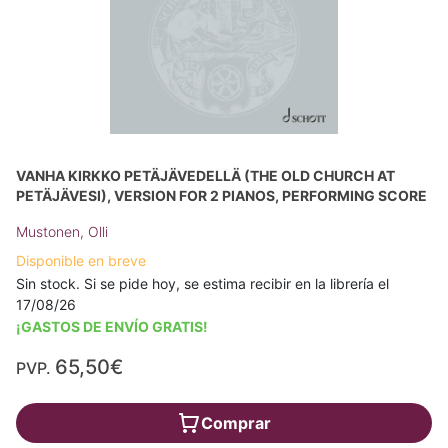
VANHA KIRKKO PETÄJÄVEDELLÄ (THE OLD CHURCH AT
PETÄJÄVESI), VERSION FOR 2 PIANOS, PERFORMING SCORE
Mustonen, Olli
Disponible en breve
Sin stock. Si se pide hoy, se estima recibir en la librería el
17/08/26
¡GASTOS DE ENVÍO GRATIS!
65,50€
PVP.
Comprar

■ **EXERCISE INSTRUCTIONS**
The entries should be printed again exactly as written, leaving all pictures out.

■ **EXPECTED ANSWER**
VANHA KIRKKO PETÄJÄVEDELLÄ (THE OLD CHURCH AT
PETÄJÄVESI), VERSION FOR 2 PIANOS, PERFORMING SCORE
Mustonen, Olli
Disponible en breve
Sin stock. Si se pide hoy, se estima recibir en la librería el
17/08/26
¡GASTOS DE ENVÍO GRATIS!
65,50€
PVP.
Comprar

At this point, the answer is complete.